On the course of my brief professional life as a college educator, I have been shocked into multiple realities: the juxtaposition of obsequious deference and painful rejection that I’ve experienced for the exact reason in relationships both old and new: my name is now Dr. Jaira J. Harrington. When folks discover my title, occupation or education status, some people practically bow at my feet or temper their words to use their best vocabulary, perhaps to impress me. I don’t know if they’re aware that they’re behaving this way. But, it is frightening the way some of us beg for the acceptance and approval of a mortal human being and it outclasses our daily relationship with an all-powerful, eternal God.
On the opposite pole, others outright reject my status and don’t give me any respect at all. Yet, someone else in the same position (or even of lesser status) would be honored without hesitation or fumble. I find the parties in both instances are mostly men. All in all, people across the board don’t know quite how to receive me. All the while, I’m still trying to figure out how to present myself. At the hazard of being a walking stereotype of the pretentious, haughty and arrogant academic, I often undersell myself to make others feel comfortable.
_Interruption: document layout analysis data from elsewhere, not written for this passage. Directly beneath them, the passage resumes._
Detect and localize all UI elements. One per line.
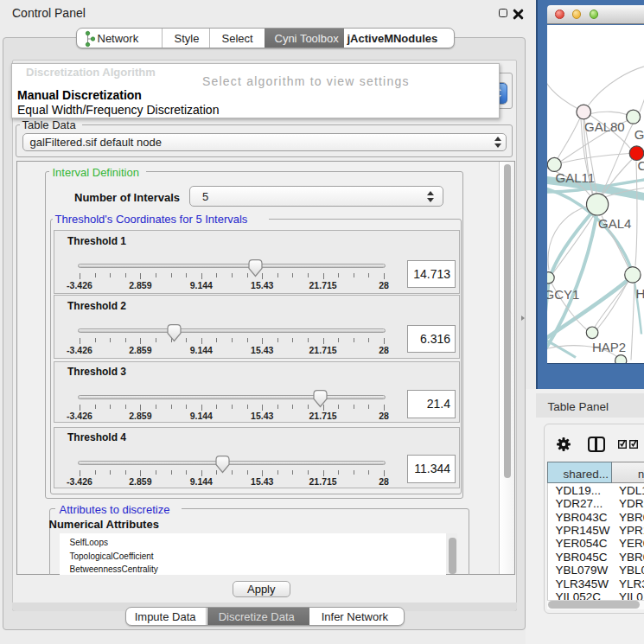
svg-text:GCY1: GCY1: [547, 286, 579, 301]
svg-text:H: H: [636, 286, 644, 301]
svg-text:GAL4: GAL4: [598, 216, 631, 231]
svg-text:GAL11: GAL11: [556, 170, 596, 185]
svg-text:GAL80: GAL80: [584, 119, 625, 134]
svg-text:G.: G.: [634, 126, 644, 141]
svg-text:HAP2: HAP2: [592, 340, 626, 354]
svg-text:C: C: [638, 158, 644, 173]
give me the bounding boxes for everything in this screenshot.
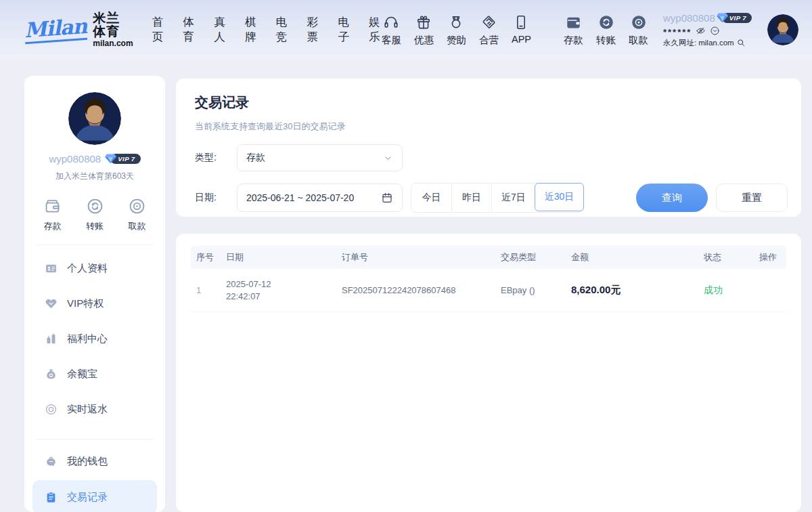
sidebar-transfer-shortcut[interactable]: 转账 bbox=[86, 197, 104, 232]
sidebar-item-rebate[interactable]: 实时返水 bbox=[24, 391, 165, 427]
withdraw-outline-icon bbox=[128, 197, 146, 215]
withdraw-button[interactable]: 取款 bbox=[629, 13, 648, 47]
navbar-right: 客服 优惠 赞助 合营 bbox=[382, 12, 798, 48]
navbar-quick-actions: 客服 优惠 赞助 合营 bbox=[382, 13, 648, 47]
medal-icon bbox=[448, 13, 464, 30]
permanent-url-label: 永久网址: bbox=[663, 38, 696, 48]
transfer-filled-icon bbox=[598, 13, 614, 30]
search-icon[interactable] bbox=[736, 38, 746, 47]
header-date: 日期 bbox=[226, 251, 342, 263]
sidebar-item-profile[interactable]: 个人资料 bbox=[24, 251, 165, 286]
wallet-outline-icon bbox=[43, 197, 62, 215]
vip-gem-icon bbox=[105, 154, 116, 164]
user-line-identity: wyp080808 VIP 7 bbox=[663, 12, 758, 24]
username: wyp080808 bbox=[663, 12, 715, 24]
main-nav: 首页 体育 真人 棋牌 电竞 彩票 电子 娱乐 bbox=[152, 15, 382, 45]
wallet-filled-icon bbox=[565, 13, 582, 30]
brand-logo-script: Milan bbox=[24, 16, 87, 43]
sidebar-item-transactions[interactable]: 交易记录 bbox=[32, 480, 157, 512]
sidebar-item-my-wallet[interactable]: 我的钱包 bbox=[24, 444, 165, 479]
nav-item-lottery[interactable]: 彩票 bbox=[307, 15, 320, 45]
table-row: 1 2025-07-12 22:42:07 SF2025071222420786… bbox=[191, 269, 786, 312]
sidebar-item-vip[interactable]: VIP特权 bbox=[24, 286, 165, 321]
sidebar-withdraw-shortcut[interactable]: 取款 bbox=[128, 197, 146, 232]
quick-range-group: 今日 昨日 近7日 近30日 bbox=[411, 183, 584, 213]
top-navbar: Milan 米兰体育 milan.com 首页 体育 真人 棋牌 电竞 彩票 电… bbox=[0, 0, 812, 60]
vip-gem-icon bbox=[717, 13, 728, 23]
sidebar-divider bbox=[37, 439, 153, 440]
header-order-no: 订单号 bbox=[342, 251, 501, 263]
header-status: 状态 bbox=[704, 251, 759, 263]
range-30days-button[interactable]: 近30日 bbox=[535, 183, 585, 211]
nav-item-entertainment[interactable]: 娱乐 bbox=[369, 15, 382, 45]
filter-action-buttons: 查询 重置 bbox=[636, 184, 788, 212]
table-header-row: 序号 日期 订单号 交易类型 金额 状态 操作 bbox=[191, 246, 786, 269]
calendar-icon bbox=[381, 192, 393, 204]
nav-item-slots[interactable]: 电子 bbox=[338, 15, 351, 45]
search-button[interactable]: 查询 bbox=[636, 184, 708, 212]
brand-logo[interactable]: Milan 米兰体育 milan.com bbox=[24, 12, 133, 49]
sidebar-avatar bbox=[68, 92, 121, 145]
sidebar-deposit-shortcut[interactable]: 存款 bbox=[43, 197, 62, 232]
page-title: 交易记录 bbox=[195, 93, 788, 112]
welfare-icon bbox=[45, 333, 58, 345]
vip-gem-icon bbox=[45, 297, 58, 310]
range-yesterday-button[interactable]: 昨日 bbox=[451, 184, 491, 212]
type-label: 类型: bbox=[195, 152, 218, 164]
transfer-button[interactable]: 转账 bbox=[596, 13, 616, 47]
nav-item-live[interactable]: 真人 bbox=[214, 15, 227, 45]
brand-names: 米兰体育 milan.com bbox=[93, 12, 133, 49]
sidebar-wallet-shortcuts: 存款 转账 取款 bbox=[24, 197, 165, 232]
status-badge: 成功 bbox=[704, 284, 759, 297]
withdraw-filled-icon bbox=[631, 13, 647, 30]
sidebar-vip-badge: VIP 7 bbox=[105, 154, 140, 164]
app-button[interactable]: APP bbox=[512, 13, 531, 45]
eye-off-icon[interactable] bbox=[696, 26, 706, 36]
nav-item-home[interactable]: 首页 bbox=[152, 15, 165, 45]
avatar[interactable] bbox=[767, 14, 798, 45]
cell-order-no: SF202507122242078607468 bbox=[342, 285, 501, 295]
clipboard-icon bbox=[45, 491, 58, 504]
sponsor-button[interactable]: 赞助 bbox=[447, 13, 466, 47]
date-filter-row: 日期: 2025-06-21 ~ 2025-07-20 今日 昨日 近7日 近3… bbox=[195, 183, 788, 213]
partner-button[interactable]: 合营 bbox=[479, 13, 499, 47]
date-range-value: 2025-06-21 ~ 2025-07-20 bbox=[246, 192, 354, 203]
user-line-balance: ****** bbox=[663, 26, 758, 36]
reset-button[interactable]: 重置 bbox=[716, 184, 788, 212]
sidebar: wyp080808 VIP 7 加入米兰体育第603天 存款 转账 取款 bbox=[24, 76, 165, 512]
headset-icon bbox=[383, 13, 399, 30]
chevron-circle-icon[interactable] bbox=[710, 26, 720, 36]
sidebar-item-welfare[interactable]: 福利中心 bbox=[24, 321, 165, 356]
range-today-button[interactable]: 今日 bbox=[411, 184, 451, 212]
sidebar-item-yuebao[interactable]: 余额宝 bbox=[24, 356, 165, 391]
nav-item-esports[interactable]: 电竞 bbox=[276, 15, 289, 45]
date-range-input[interactable]: 2025-06-21 ~ 2025-07-20 bbox=[237, 184, 403, 212]
header-amount: 金额 bbox=[571, 251, 704, 263]
permanent-url-value: milan.com bbox=[698, 39, 734, 47]
sidebar-menu: 个人资料 VIP特权 福利中心 余额宝 实时返水 bbox=[24, 249, 165, 512]
service-button[interactable]: 客服 bbox=[382, 13, 401, 47]
range-7days-button[interactable]: 近7日 bbox=[491, 184, 535, 212]
id-card-icon bbox=[45, 262, 58, 275]
transactions-table-card: 序号 日期 订单号 交易类型 金额 状态 操作 1 2025-07-12 22:… bbox=[176, 234, 801, 512]
vip-badge: VIP 7 bbox=[717, 13, 752, 23]
cell-date-day: 2025-07-12 bbox=[226, 278, 342, 291]
brand-name-cn: 米兰体育 bbox=[93, 12, 133, 40]
header-index: 序号 bbox=[191, 251, 226, 263]
nav-item-cards[interactable]: 棋牌 bbox=[245, 15, 258, 45]
header-type: 交易类型 bbox=[501, 251, 571, 263]
deposit-button[interactable]: 存款 bbox=[564, 13, 583, 47]
phone-icon bbox=[513, 13, 529, 30]
transfer-outline-icon bbox=[86, 197, 104, 215]
filter-card: 交易记录 当前系统支持查询最近30日的交易记录 类型: 存款 日期: 2025-… bbox=[176, 79, 801, 217]
nav-item-sports[interactable]: 体育 bbox=[183, 15, 196, 45]
page-subtitle: 当前系统支持查询最近30日的交易记录 bbox=[195, 121, 788, 133]
type-select[interactable]: 存款 bbox=[237, 144, 403, 171]
brand-domain: milan.com bbox=[93, 39, 133, 48]
type-filter-row: 类型: 存款 bbox=[195, 144, 788, 171]
rebate-icon bbox=[45, 403, 58, 416]
user-info-block: wyp080808 VIP 7 ****** 永久网址: bbox=[663, 12, 758, 48]
masked-balance: ****** bbox=[663, 26, 692, 36]
promo-button[interactable]: 优惠 bbox=[414, 13, 434, 47]
sidebar-username: wyp080808 bbox=[49, 153, 101, 165]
Yet, in a short period of time, I’ve learned that it doesn’t matter what I do. It only matters who I am that God calls me to be. Being an unapologeticly Black woman with a Christ-centered purpose and people-serving attitude, I am a threat and offense to the status quo of a racist, patriarchal, sexist and increasingly narcissistic “me-me-me” society. Individually and collectively, the church’s role in maintaining these structures of racial and gendered oppression and impediments cannot be overlooked. Sisters, brothers and others, we are participants too. By being participants, we are also active in our own destruction. But that can change if we are willing to deeply reflect on our purpose and realize the power that we have because we are called to be different.
As Believers, we are cities on a hill that cannot be hidden (Matthew 5:14). Any effort to make others comfortable is a royal waste of time. Alternatively, any effort to have our service work seen by others is an obstacle to true relationship with God (Matthew 6: 1-4). Our time is better served to focus on God and the work itself God has purposed for our lives. What is your Godly purpose?
Upon deep reflection and commune with God, I have discovered that service through education, academic research, writing and community-building is the daily, tireless work of my life. That just happens to mean I need to be in university settings at times and people call me “Dr. Harrington”. However, Jesus reminds us all in Luke 22: 24-30 that there is no title that is greater than that of “servant”. No matter what status we attain on earth, the highest calling is when the heavenly Father can pleasantly smile on our life’s journey to say, “servant, well done.”